Here is a simple 8W Class A Amplifier. I am very pleased with the sonic results of this amplifier. It really does not disappoint. Even using fairly standard 3 way speakers in a large room, surprisingly there is ample power. What strikes me the most is the ability of this amplifier to differentiate between instruments and noises in the sound stage. This clarity is what I like most and I think this is achieved by deceptively simple and pure circuit topology.
I used the original board layout, transistors and JFETs, and made some modifications. Heat sinking was increased to approximately triple the amount recommended. Instead of using the standard bridge rectifier, capacitor bank and battery setup, I opted for a fully regulated supply with a total of 127,0000 uF capacitance per channel and a 500 VA toroid transformer.

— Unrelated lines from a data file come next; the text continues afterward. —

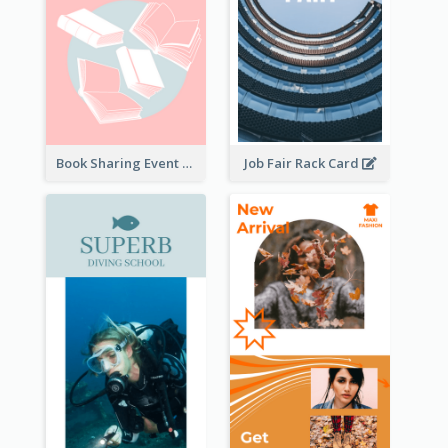
Book Sharing Event Rack Card
Job Fair Rack Card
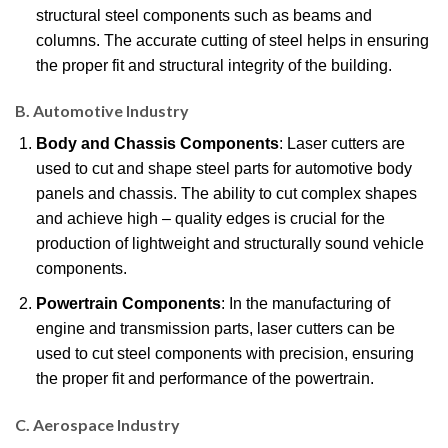
structural steel components such as beams and
columns. The accurate cutting of steel helps in ensuring
the proper fit and structural integrity of the building.
B. Automotive Industry
Body and Chassis Components
: Laser cutters are
used to cut and shape steel parts for automotive body
panels and chassis. The ability to cut complex shapes
and achieve high – quality edges is crucial for the
production of lightweight and structurally sound vehicle
components.
Powertrain Components
: In the manufacturing of
engine and transmission parts, laser cutters can be
used to cut steel components with precision, ensuring
the proper fit and performance of the powertrain.
C. Aerospace Industry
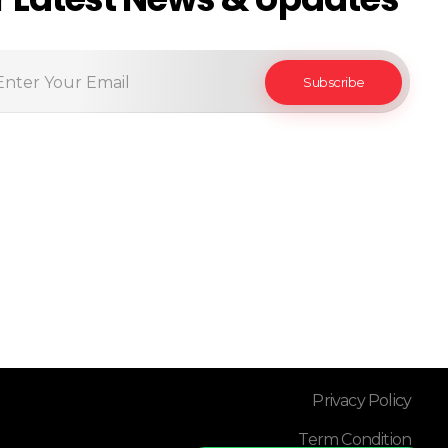
Privacy Policy
Term Condition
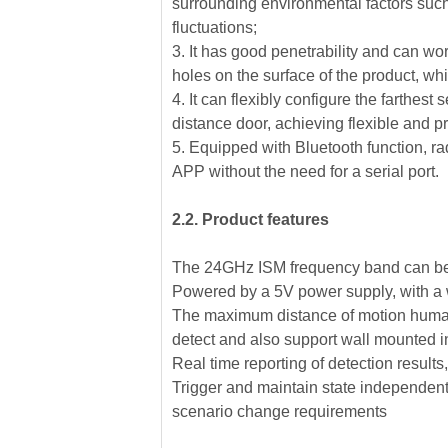
surrounding environmental factors such 
fluctuations;
3. It has good penetrability and can wo
holes on the surface of the product, wh
4. It can flexibly configure the farthest
distance door, achieving flexible and p
5. Equipped with Bluetooth function, r
APP without the need for a serial port.
2.2. Product features
The 24GHz ISM frequency band can be 
Powered by a 5V power supply, with a w
The maximum distance of motion human b
detect and also support wall mounted in
Real time reporting of detection results
Trigger and maintain state independent c
scenario change requirements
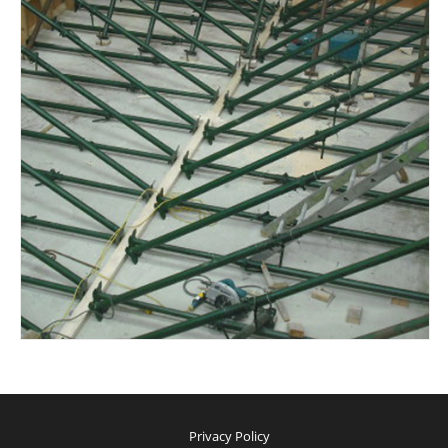
Privacy Policy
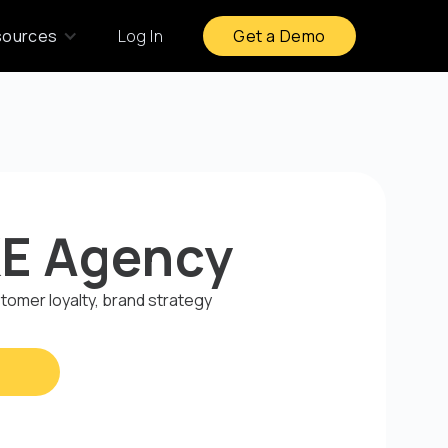
sources
Log In
Get a Demo
E Agency
omer loyalty, brand strategy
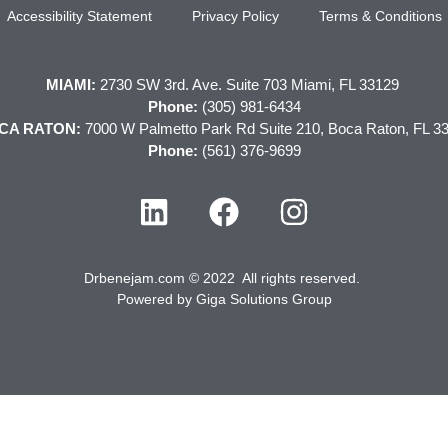
Accessibility Statement
Privacy Policy
Terms & Conditions
MIAMI:
2730 SW 3rd. Ave. Suite 703 Miami, FL 33129
Phone:
(305) 981-6434
CA RATON:
7000 W Palmetto Park Rd Suite 210, Boca Raton, FL 3
Phone:
(561) 376-9699
Drbenejam.com © 2022 All rights reserved.
Powered by
Giga Solutions Group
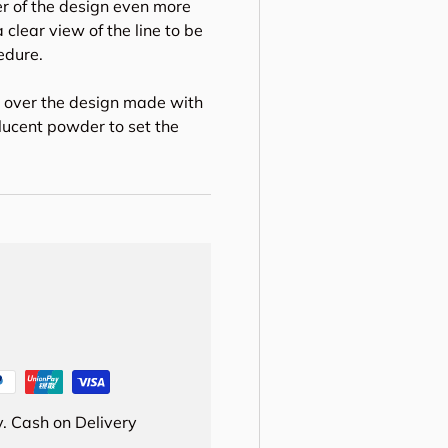
er of the design even more
 clear view of the line to be
edure.
m over the design made with
lucent powder to set the
. Cash on Delivery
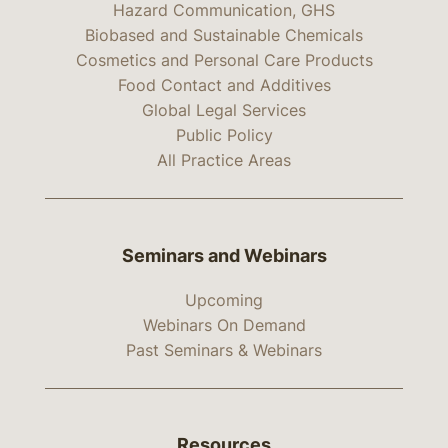
Hazard Communication, GHS
Biobased and Sustainable Chemicals
Cosmetics and Personal Care Products
Food Contact and Additives
Global Legal Services
Public Policy
All Practice Areas
Seminars and Webinars
Upcoming
Webinars On Demand
Past Seminars & Webinars
Resources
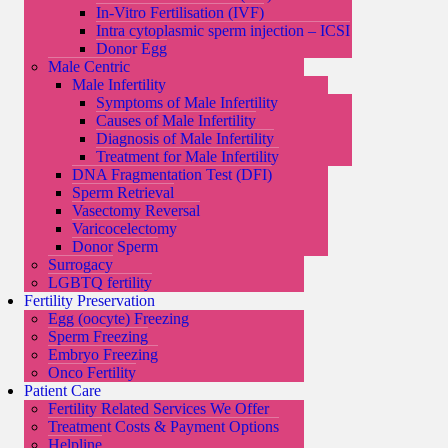
In-Vitro Fertilisation (IVF)
Intra cytoplasmic sperm injection – ICSI
Donor Egg
Male Centric
Male Infertility
Symptoms of Male Infertility
Causes of Male Infertility
Diagnosis of Male Infertility
Treatment for Male Infertility
DNA Fragmentation Test (DFI)
Sperm Retrieval
Vasectomy Reversal
Varicocelectomy
Donor Sperm
Surrogacy
LGBTQ fertility
Fertility Preservation
Egg (oocyte) Freezing
Sperm Freezing
Embryo Freezing
Onco Fertility
Patient Care
Fertility Related Services We Offer
Treatment Costs & Payment Options
Helpline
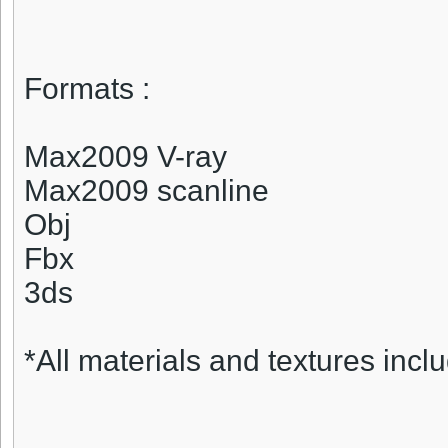
Formats :
Max2009 V-ray
Max2009 scanline
Obj
Fbx
3ds
*All materials and textures inclu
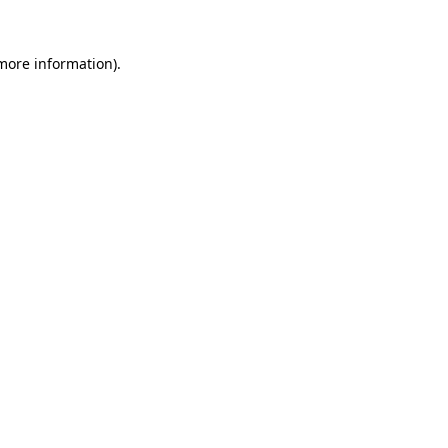
more information)
.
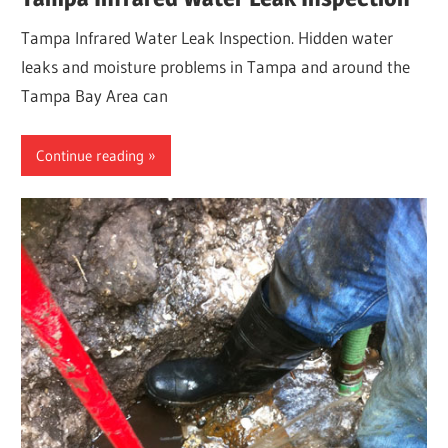
Tampa Infrared Water Leak Inspection. Hidden water
leaks and moisture problems in Tampa and around the
Tampa Bay Area can
Continue reading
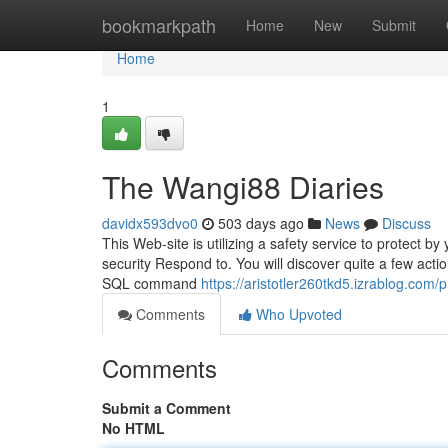
Home
bookmarkpath
Home
New
Submit
Home
1
The Wangi88 Diaries
davidx593dvo0
503 days ago
News
Discuss
This Web-site is utilizing a safety service to protect b
security Respond to. You will discover quite a few actio
SQL command
https://aristotler260tkd5.izrablog.com/pr
Comments
Who Upvoted
Comments
Submit a Comment
No HTML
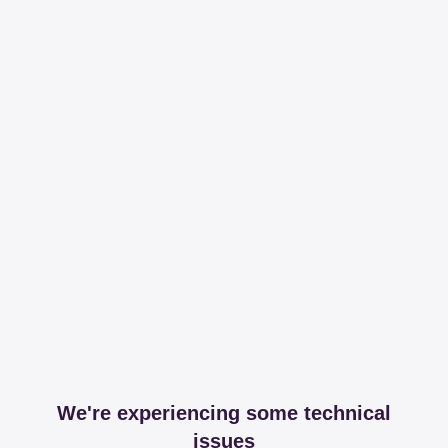
We're experiencing some technical
issues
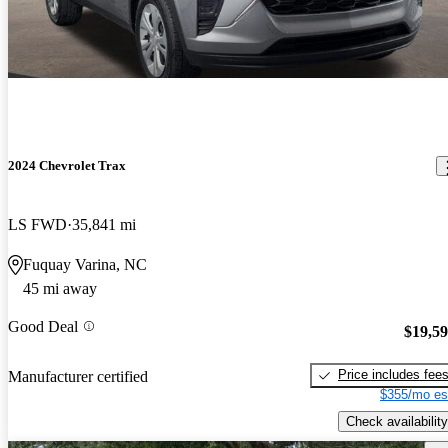
2024 Chevrolet Trax
LS FWD
35,841 mi
Fuquay Varina, NC
45 mi away
Good Deal
$19,5
Price includes fee
Manufacturer certified
$355/mo es
Check availability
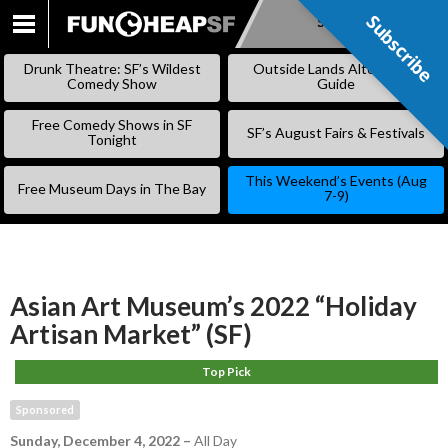
Subscribe
Subscribe
SKIP
TO
Drunk Theatre: SF’s Wildest
Outside Lands Alternative
CONTENT
Comedy Show
Guide
Free Comedy Shows in SF
SF’s August Fairs & Festivals
Tonight
This Weekend’s Events (Aug
Free Museum Days in The Bay
7-9)
Asian Art Museum’s 2022 “Holiday
Artisan Market” (SF)
Top Pick
Sponsored
Sunday, December 4, 2022
–
All Day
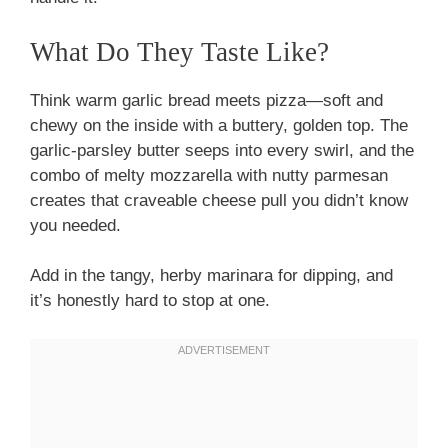
What Do They Taste Like?
Think warm garlic bread meets pizza—soft and
chewy on the inside with a buttery, golden top. The
garlic-parsley butter seeps into every swirl, and the
combo of melty mozzarella with nutty parmesan
creates that craveable cheese pull you didn’t know
you needed.
Add in the tangy, herby marinara for dipping, and
it’s honestly hard to stop at one.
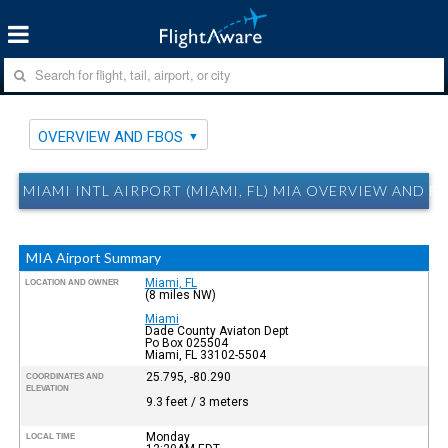
OVERVIEW AND FBOS
MIAMI INTL AIRPORT (MIAMI, FL) MIA OVERVIEW AND F
MIA Airport Summary
Miami, FL
LOCATION AND OWNER
(8 miles NW)
Miami
Dade County Aviaton Dept
Po Box 025504
Miami, FL 33102-5504
25.795, -80.290
COORDINATES AND
ELEVATION
9.3 feet / 3 meters
Monday
LOCAL TIME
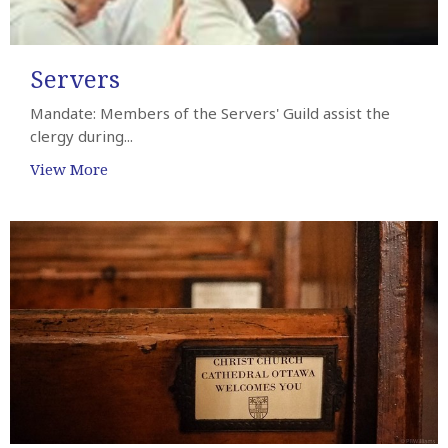
Servers
Mandate: Members of the Servers' Guild assist the
clergy during...
View More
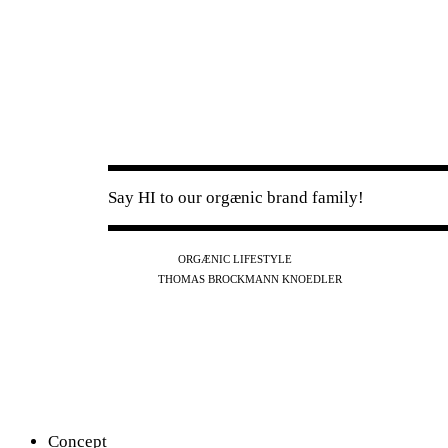
Say HI to our orgænic brand family!
IG
FB
YT
ORGÆNIC LIFESTYLE
IG
FB
THOMAS BROCKMANN KNOEDLER
SPOTIFY
APPLE
THE PODCAST
Concept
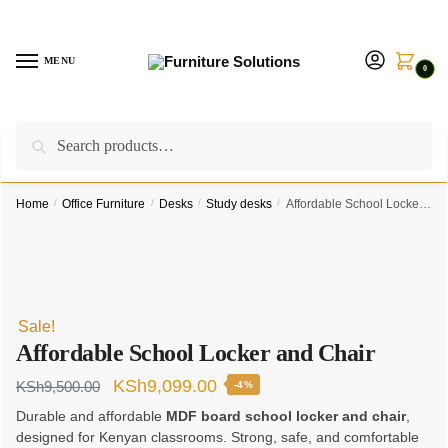
Skip
Skip
to
to
navigation
content
MENU
0
Search
Search
Call us on:
+254757315539
|
Email us at:
for:
furnituresolutionkenya@gmail.com
Home
/
Office Furniture
/
Desks
/
Study desks
/
Affordable School Locker and Chair
Sale!
Affordable School Locker and Chair
Original
Current
KSh
9,099.00
KSh
9,500.00
-4%
price
price
Durable and affordable
MDF board school locker and chair
,
designed for Kenyan classrooms. Strong, safe, and comfortable
was:
is:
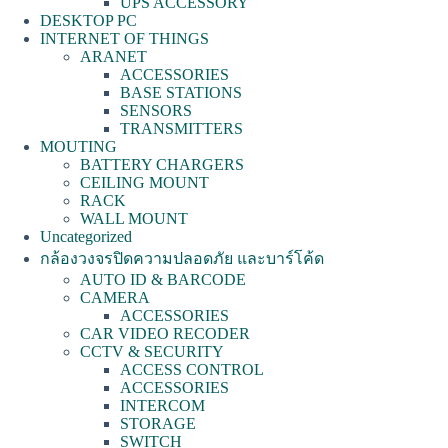
UPS ACCESSORY
DESKTOP PC
INTERNET OF THINGS
ARANET
ACCESSORIES
BASE STATIONS
SENSORS
TRANSMITTERS
MOUTING
BATTERY CHARGERS
CEILING MOUNT
RACK
WALL MOUNT
Uncategorized
กล้องวงจรปิดความปลอดภัย และบาร์โค้ด
AUTO ID & BARCODE
CAMERA
ACCESSORIES
CAR VIDEO RECODER
CCTV & SECURITY
ACCESS CONTROL
ACCESSORIES
INTERCOM
STORAGE
SWITCH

My “regulated monster” is currently running 0.5-0.6 Amps bias per Hiraga’s recommendations in the article. I tested the power supply which you may recognize as the PCB for the John Linsley-Hood simple Class A amplifier 1996 version from Williams Hart Electronics. I have upgraded the supply with LM338K TO-3 case regulators in lieu of the original LM338T TO-220 regulators (see LM338 Voltage Regulator Calculator for more information). On the bench the supply measures very well in this configuration with below 160-200uV of ripple peak-to-peak under a 2A series load. Despite this low level of noise, I would like to try the battery supply for its huge current capability and as close to zero noise as possible.